ABOUT THIS TASK: Could you please count how many lines in the data below hold the string "Raya"? Reply with only the number.

________________________________________

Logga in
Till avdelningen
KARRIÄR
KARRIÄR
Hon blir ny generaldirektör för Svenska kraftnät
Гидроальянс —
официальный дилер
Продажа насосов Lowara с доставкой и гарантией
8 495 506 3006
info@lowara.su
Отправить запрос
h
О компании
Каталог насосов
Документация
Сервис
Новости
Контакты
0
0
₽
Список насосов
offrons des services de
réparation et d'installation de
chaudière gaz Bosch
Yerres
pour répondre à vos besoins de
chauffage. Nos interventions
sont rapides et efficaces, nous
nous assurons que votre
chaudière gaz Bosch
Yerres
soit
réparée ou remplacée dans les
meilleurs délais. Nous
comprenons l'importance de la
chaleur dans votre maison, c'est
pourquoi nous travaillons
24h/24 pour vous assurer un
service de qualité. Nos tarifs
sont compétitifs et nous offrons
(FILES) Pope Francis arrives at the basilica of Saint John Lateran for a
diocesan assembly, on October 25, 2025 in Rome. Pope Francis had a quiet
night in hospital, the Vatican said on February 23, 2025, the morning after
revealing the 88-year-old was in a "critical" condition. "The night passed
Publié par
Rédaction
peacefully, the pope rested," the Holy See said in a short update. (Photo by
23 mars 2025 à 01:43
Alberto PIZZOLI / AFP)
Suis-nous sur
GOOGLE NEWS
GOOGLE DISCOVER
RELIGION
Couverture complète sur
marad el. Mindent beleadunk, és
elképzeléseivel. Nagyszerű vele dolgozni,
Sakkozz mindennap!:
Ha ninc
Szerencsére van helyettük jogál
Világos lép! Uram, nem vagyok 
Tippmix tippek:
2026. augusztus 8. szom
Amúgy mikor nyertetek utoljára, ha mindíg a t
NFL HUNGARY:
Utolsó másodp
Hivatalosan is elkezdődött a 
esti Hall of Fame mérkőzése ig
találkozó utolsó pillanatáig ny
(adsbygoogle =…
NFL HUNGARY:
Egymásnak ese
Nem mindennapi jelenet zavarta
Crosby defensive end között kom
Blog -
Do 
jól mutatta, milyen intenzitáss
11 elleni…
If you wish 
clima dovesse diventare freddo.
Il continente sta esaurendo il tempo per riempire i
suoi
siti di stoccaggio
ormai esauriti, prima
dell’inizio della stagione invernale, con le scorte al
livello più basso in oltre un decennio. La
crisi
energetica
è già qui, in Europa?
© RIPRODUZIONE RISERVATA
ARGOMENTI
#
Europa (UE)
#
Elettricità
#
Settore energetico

________________________________________

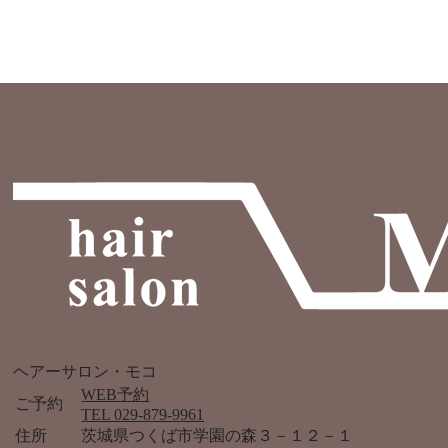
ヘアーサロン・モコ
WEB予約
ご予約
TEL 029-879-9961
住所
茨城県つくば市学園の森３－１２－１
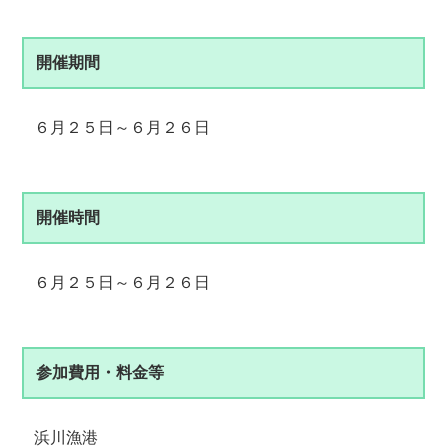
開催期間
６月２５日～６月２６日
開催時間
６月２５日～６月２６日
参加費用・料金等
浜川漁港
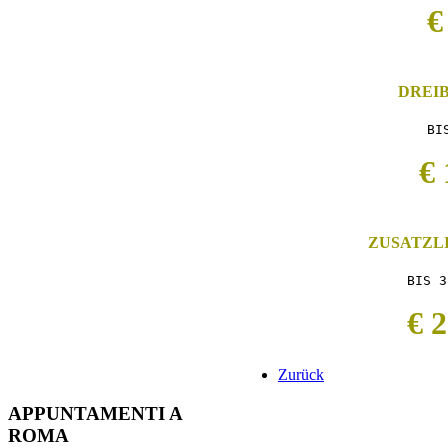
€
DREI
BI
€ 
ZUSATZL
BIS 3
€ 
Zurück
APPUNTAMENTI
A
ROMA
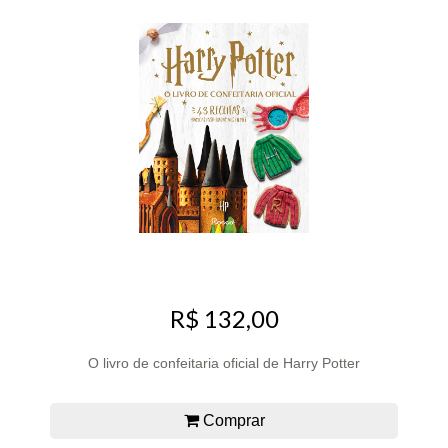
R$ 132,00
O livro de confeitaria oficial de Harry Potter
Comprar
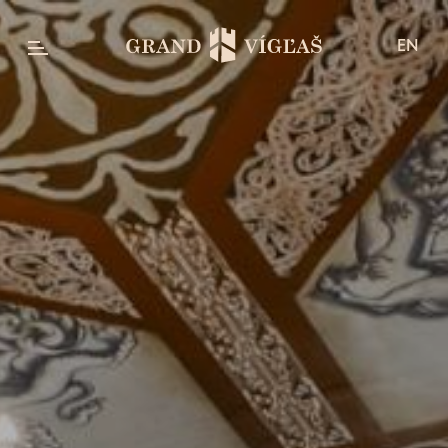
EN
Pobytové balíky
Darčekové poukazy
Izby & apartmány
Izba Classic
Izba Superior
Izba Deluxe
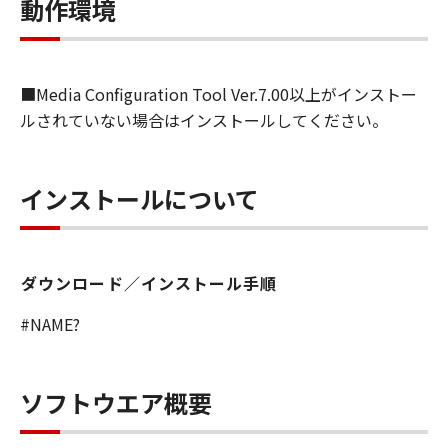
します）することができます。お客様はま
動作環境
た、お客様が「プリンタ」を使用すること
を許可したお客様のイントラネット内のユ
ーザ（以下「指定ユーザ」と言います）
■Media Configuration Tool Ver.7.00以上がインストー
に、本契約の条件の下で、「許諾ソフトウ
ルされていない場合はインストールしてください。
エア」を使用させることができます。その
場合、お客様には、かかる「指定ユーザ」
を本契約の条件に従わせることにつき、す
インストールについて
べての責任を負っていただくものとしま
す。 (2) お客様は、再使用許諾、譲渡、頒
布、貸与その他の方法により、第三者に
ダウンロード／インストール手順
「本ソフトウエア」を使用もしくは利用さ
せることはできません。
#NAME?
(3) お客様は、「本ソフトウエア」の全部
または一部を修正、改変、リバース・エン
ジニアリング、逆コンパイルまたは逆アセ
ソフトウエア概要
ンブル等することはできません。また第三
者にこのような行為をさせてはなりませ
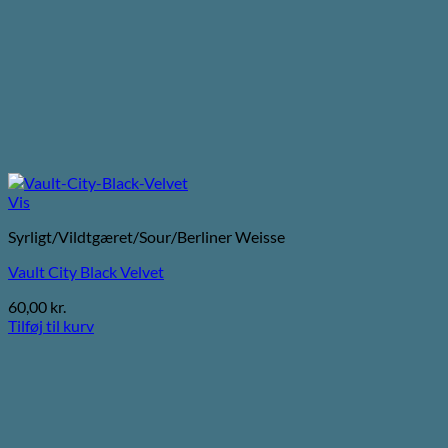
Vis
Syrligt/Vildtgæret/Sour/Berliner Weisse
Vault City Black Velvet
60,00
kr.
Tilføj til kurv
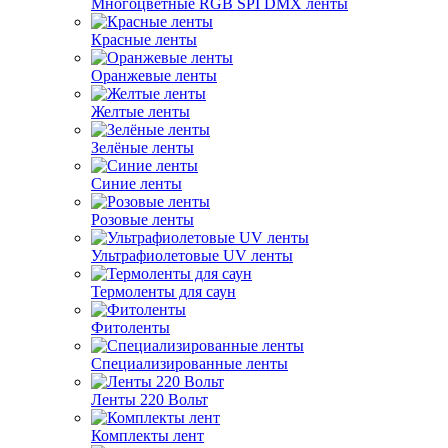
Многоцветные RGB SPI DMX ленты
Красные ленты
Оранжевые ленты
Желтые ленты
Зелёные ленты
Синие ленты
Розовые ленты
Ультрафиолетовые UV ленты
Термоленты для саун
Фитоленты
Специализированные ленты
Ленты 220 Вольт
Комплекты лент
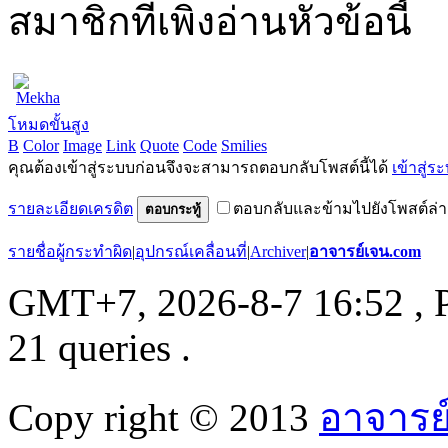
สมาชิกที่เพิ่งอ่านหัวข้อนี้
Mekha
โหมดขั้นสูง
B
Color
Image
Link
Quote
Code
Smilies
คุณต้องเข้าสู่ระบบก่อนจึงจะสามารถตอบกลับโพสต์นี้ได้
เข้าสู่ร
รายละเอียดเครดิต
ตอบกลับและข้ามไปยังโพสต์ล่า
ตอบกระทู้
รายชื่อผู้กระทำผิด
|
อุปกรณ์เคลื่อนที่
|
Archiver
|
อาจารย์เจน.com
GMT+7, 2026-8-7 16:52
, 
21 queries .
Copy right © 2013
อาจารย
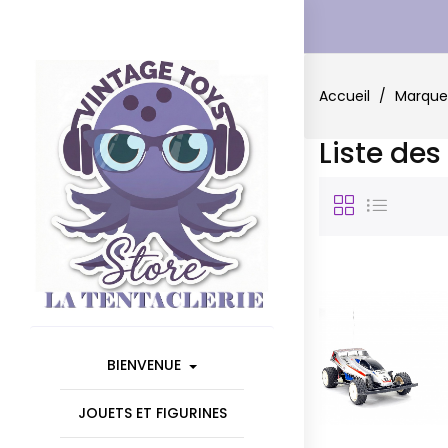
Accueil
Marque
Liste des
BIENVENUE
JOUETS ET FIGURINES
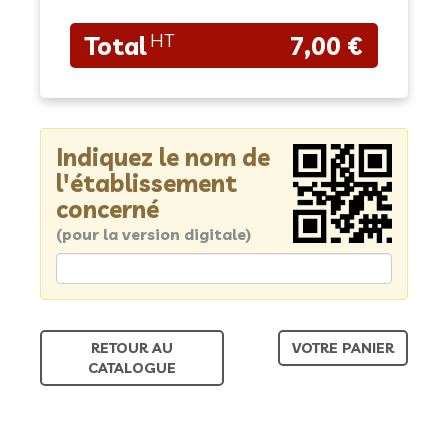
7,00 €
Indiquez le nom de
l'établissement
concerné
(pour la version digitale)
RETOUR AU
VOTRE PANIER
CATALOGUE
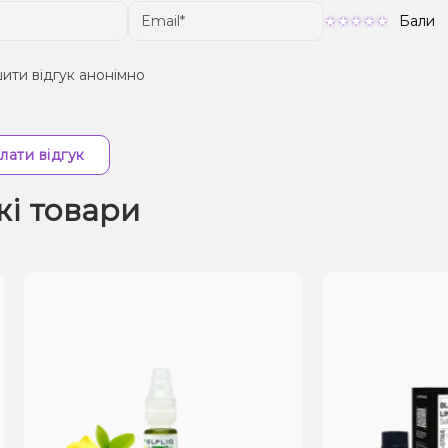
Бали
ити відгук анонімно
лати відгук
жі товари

________________________________________

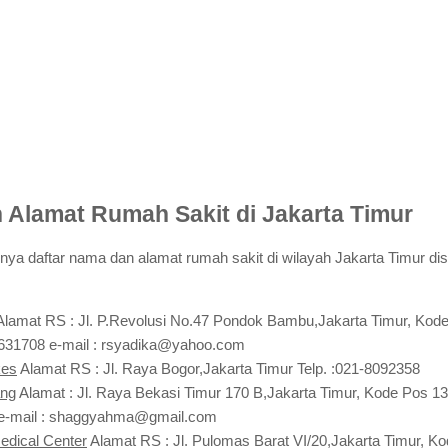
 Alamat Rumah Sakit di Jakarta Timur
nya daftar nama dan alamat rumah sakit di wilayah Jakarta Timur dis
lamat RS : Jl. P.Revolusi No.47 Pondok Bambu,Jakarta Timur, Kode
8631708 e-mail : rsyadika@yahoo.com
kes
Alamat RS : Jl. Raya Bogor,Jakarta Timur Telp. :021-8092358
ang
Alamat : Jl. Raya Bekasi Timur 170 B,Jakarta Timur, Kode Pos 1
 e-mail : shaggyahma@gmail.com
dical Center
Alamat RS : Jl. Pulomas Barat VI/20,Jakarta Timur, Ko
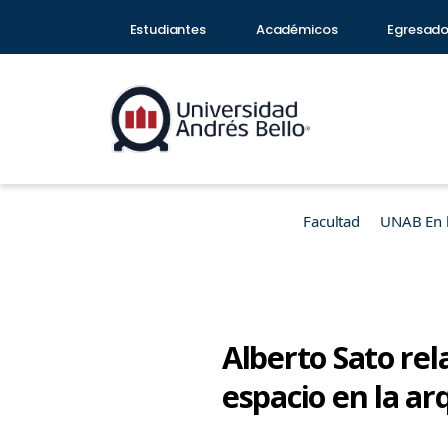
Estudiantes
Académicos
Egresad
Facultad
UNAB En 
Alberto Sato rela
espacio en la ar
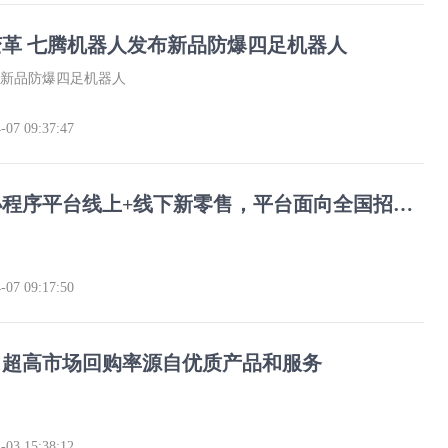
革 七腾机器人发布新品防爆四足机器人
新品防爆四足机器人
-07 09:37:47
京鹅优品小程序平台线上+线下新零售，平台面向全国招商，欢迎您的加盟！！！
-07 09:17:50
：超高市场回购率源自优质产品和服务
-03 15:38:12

________________________________________

PROBLEM SOLUTION: 2